First of the Summer Wine is a prequel to Clarke's long running show, Last of the Summer Wine, portraying the youth of the principal characters from the mother show in the months leading up to World War II. With the possibility of war hanging over them, the young men and women enjoy their youth while trying to find a place for themselves in the world. The show used young, mostly unknown actors to play the characters, with only two actors from the original series making an appearance in the prequel.

Production
With the success of Last of the Summer Wine, the BBC approved a new series which Roy Clarke would carry over characters of the original show. With the new series, Clarke hoped to show the lives of his characters as they were in the "first summer" of their lives, as opposed to the last summer depicted in Last of the Summer Wine. While there would still be the "shadow of the Grim Reaper" hanging over them, this time it would be because of World War II, not due to their old age.

For the new series, Clarke used mostly young, inexperienced actors to fill the roles of the characters carried over from the original series. The actors were required to mimic the vocal characteristics and mannerisms already established in Last of the Summer Wine to create a continuity between the two series.

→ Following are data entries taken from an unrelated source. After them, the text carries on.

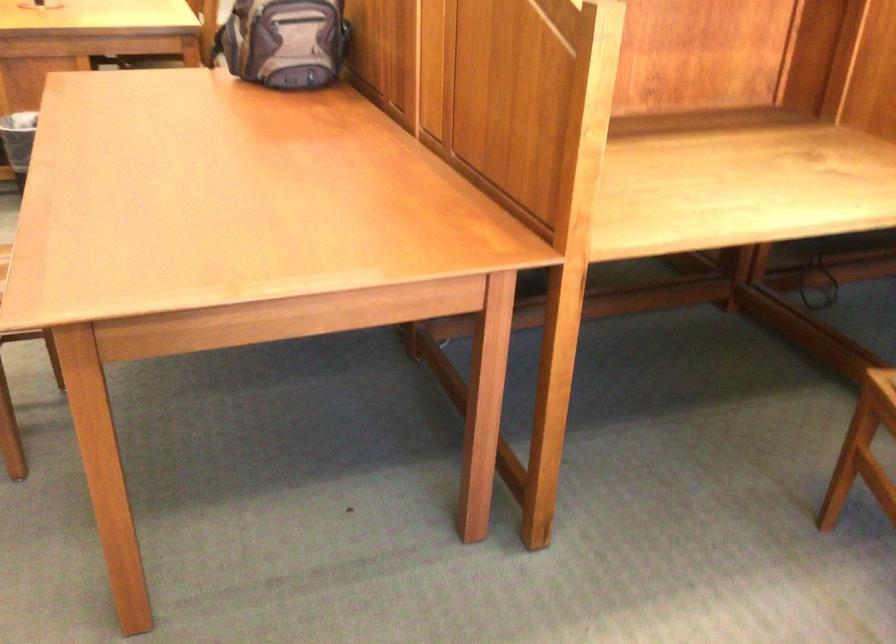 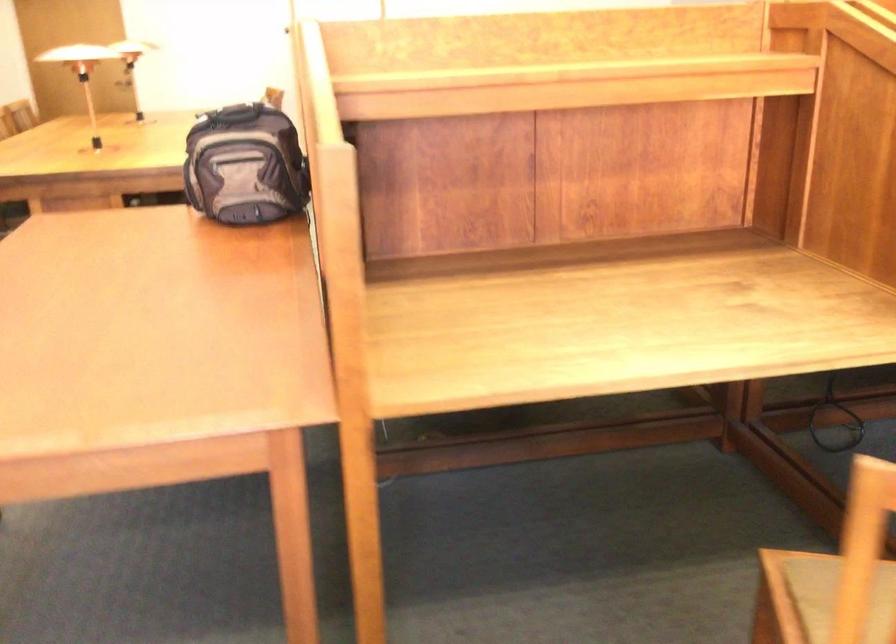 Question: Based on the continuous images, in which direction is the camera rotating? Reply with the corresponding letter.

Choices:
 (A) Left
 (B) Right
 (C) Up
 (D) Down

Answer: (A) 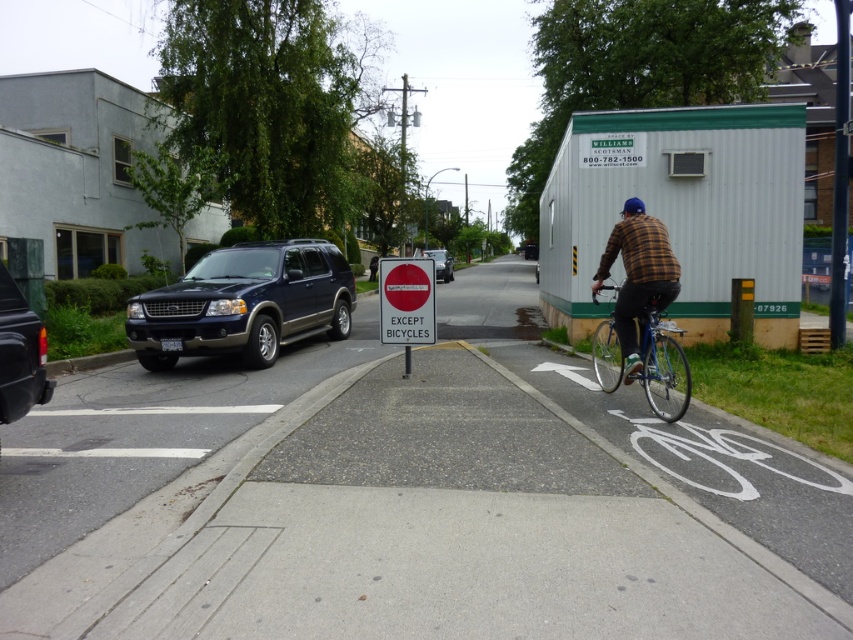 You are a delivery driver who needs to park your vehicle, which is 1.8 meters tall, near the red plastic sign at center. Can your vehicle fit under the height restriction indicated by the shiny dark blue suv at left?

The shiny dark blue suv at left is taller than the red plastic sign at center, so the height restriction might be lower than the SUV. Since your vehicle is 1.8 meters tall, it might not fit. Check the actual height limit posted on the sign or nearby area for accurate information.

You are a delivery person on a bicycle. You need to deliver a package to a location just past the No Entry sign. The road ahead is narrow. Your bicycle is 1.2 meters long. Is there enough space between the shiny metallic bicycle at right and the camera to pass through?

The distance between the shiny metallic bicycle at right and the camera is 6.22 meters. Since your bicycle is only 1.2 meters long, there is ample space to pass through the area safely.

From the picture: You are a cyclist approaching the intersection and see the red plastic sign at center and the matte black suv at center. According to the sign, can you ride your bicycle through this area?

The red plastic sign at center is positioned under matte black suv at center, so the sign is partially obscured by the SUV. Therefore, it is unclear whether the bicycle is permitted to pass through this area. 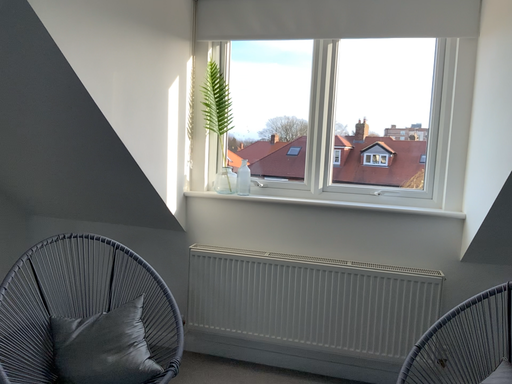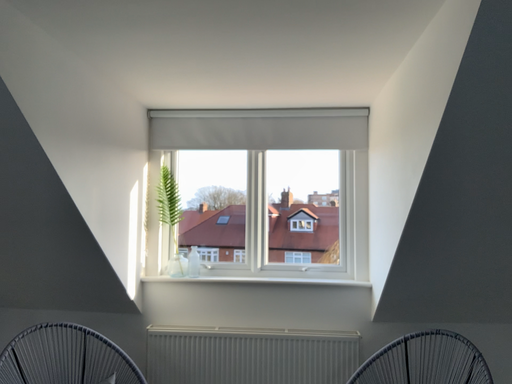 Question: How did the camera likely rotate when shooting the video?

Choices:
 (A) rotated right
 (B) rotated left

Answer: (A) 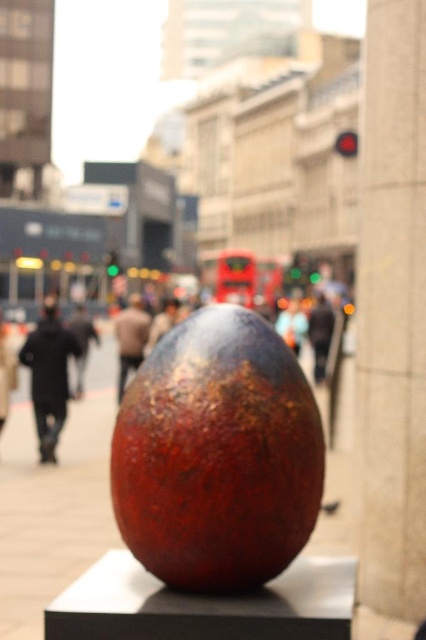 Question: Where is dark brown leather jacket at lower left located in relation to brown leather jacket at center in the image?

Choices:
 (A) below
 (B) above

Answer: (A)

Question: Is dark brown leather jacket at lower left further to camera compared to brown leather jacket at center?

Choices:
 (A) yes
 (B) no

Answer: (B)

Question: Among these objects, which one is nearest to the camera?

Choices:
 (A) dark brown leather jacket at lower left
 (B) brown leather jacket at center

Answer: (A)

Question: Does dark brown leather jacket at lower left have a greater width compared to dark brown leather jacket at center?

Choices:
 (A) no
 (B) yes

Answer: (A)

Question: Which point is closer to the camera?

Choices:
 (A) (319, 317)
 (B) (131, 353)
 (C) (48, 419)
 (D) (74, 417)

Answer: (C)

Question: Which of the following is the farthest from the observer?

Choices:
 (A) dark brown leather jacket at lower left
 (B) shiny metallic sphere at center
 (C) brown leather jacket at center
 (D) dark brown leather jacket at center

Answer: (D) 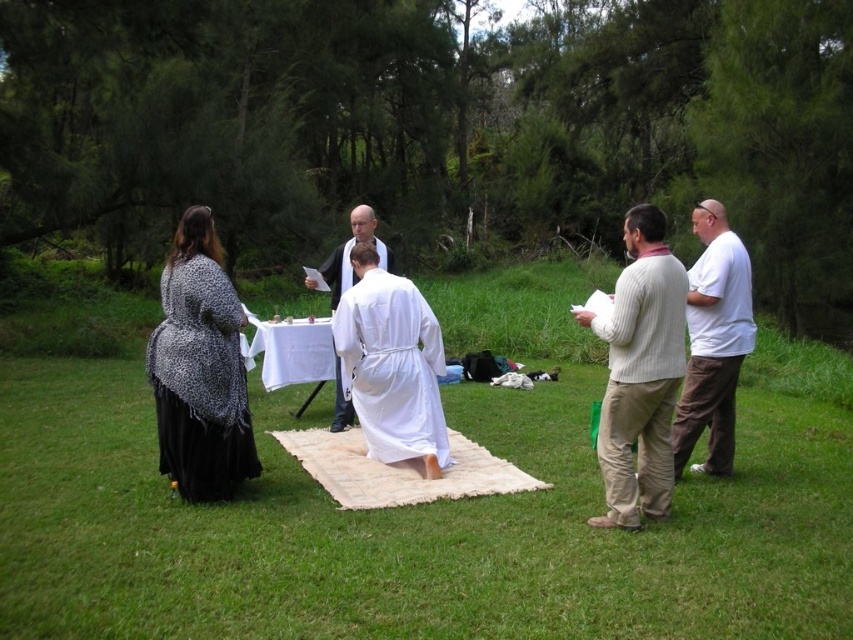 Can you confirm if white silk robe at center is wider than white clothed figure at center?

Indeed, white silk robe at center has a greater width compared to white clothed figure at center.

Can you confirm if white silk robe at center is bigger than white clothed figure at center?

Actually, white silk robe at center might be smaller than white clothed figure at center.

Is point (399, 356) positioned after point (372, 225)?

No, (399, 356) is in front of (372, 225).

Find the location of a particular element. This screenshot has width=853, height=640. white silk robe at center is located at coordinates (392, 368).

Which of these two, white sweater at right or white clothed figure at center, stands shorter?

Standing shorter between the two is white sweater at right.

Can you confirm if white sweater at right is positioned to the right of white clothed figure at center?

Yes, white sweater at right is to the right of white clothed figure at center.

Is point (619, 381) more distant than point (376, 241)?

No, (619, 381) is closer to viewer.

Locate an element on the screen. The height and width of the screenshot is (640, 853). white sweater at right is located at coordinates (640, 372).

Who is taller, white sweater at right or white silk robe at center?

With more height is white silk robe at center.

Can you confirm if white sweater at right is bigger than white silk robe at center?

Actually, white sweater at right might be smaller than white silk robe at center.

Is point (662, 401) positioned after point (393, 371)?

No.

Where is `white sweater at right`? This screenshot has height=640, width=853. white sweater at right is located at coordinates (640, 372). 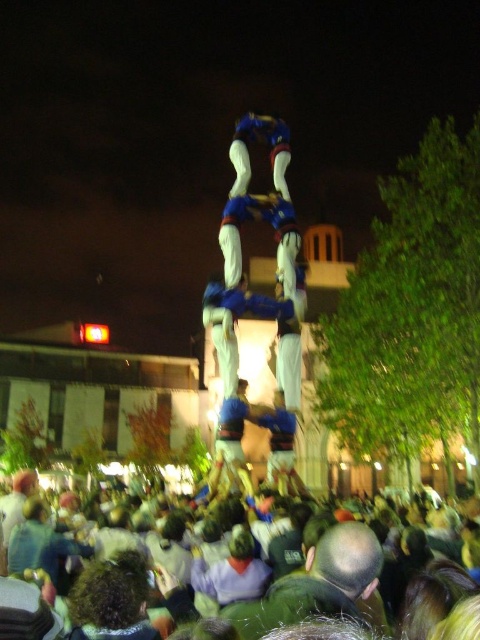 You are a photographer standing at the camera position. You want to take a photo of the dark green fabric crowd at lower center. Is the distance between you and the crowd sufficient to capture a clear image with your standard 50mm lens?

The dark green fabric crowd at lower center and camera are 154.19 feet apart from each other. A standard 50mm lens can focus on subjects at that distance, so yes, the distance is sufficient to capture a clear image.

Looking at this image, looking at the nighttime scene with the human tower, you notice two objects labeled as the blue fabric human at center and the blue fabric pants at center. Which one is positioned more to the left?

The show features much 1920s and 1930s music, which adds to the nostalgic feel of the show. The theme tune is "Sweet and Lovely", sung by Al Bowlly, accompanied by Roy Fox and his Band.  The recording was made in London on 18 September 1931.

Characters

First of the Summer Wine followed a group of young men and women, some of whom were adapted from Last of the Summer Wine, with others being specifically created for the new show. The men consisted of Paul Wyett as the scruffy and immature Compo Simmonite; David Fenwick as meek and deep-thinking Norman Clegg; Paul McLain as snobbish ladder-climber Seymour Utterthwaite; Richard Lumsden as the eager soldier Foggy Dewhurst; Gary Whitaker as the love-smitten Wally Batty; and Paul Oldham as their friend, Sherbert. The women consisted of Helen Patrick as the object of Wally's affections, Nora Renshaw; Sarah Dangerfield as Ivy; Joanne Heywood as Dilys, Judy Flynn as Lena, and Linda Davidson as Anita Pillsworth.

The adults around the young people act as supporting characters. Peter Sallis and Maggie Ollerenshaw play David and Violet Clegg, Norman's parents. Derek Benfield portrays Mr Scrimshaw, the manager of the shop where Ivy, Dilys, Sherbert, Norman and Seymour work.

Scenario
First of the Summer Wine takes place between May and September 1939, in the months leading up to World War II. The series revolves around the diary entries of the young Norman Clegg. Each episode begins with him resting on his bedroom windowsill and greeting the day; the words "the diary of Norman Clegg, aged 18 years" introduce the theme of each episode.

Episodes revolve around the antics of the young men of a small Yorkshire village and their usually level-headed female counterparts, all of whom are grappling with the world around them, their youth, and their experiences with the opposite sex. With rumblings of war on the European continent as Hitler's Nazi Germany and the United Kingdom become increasingly poised for war, the lives of the young men and women will be changed forever.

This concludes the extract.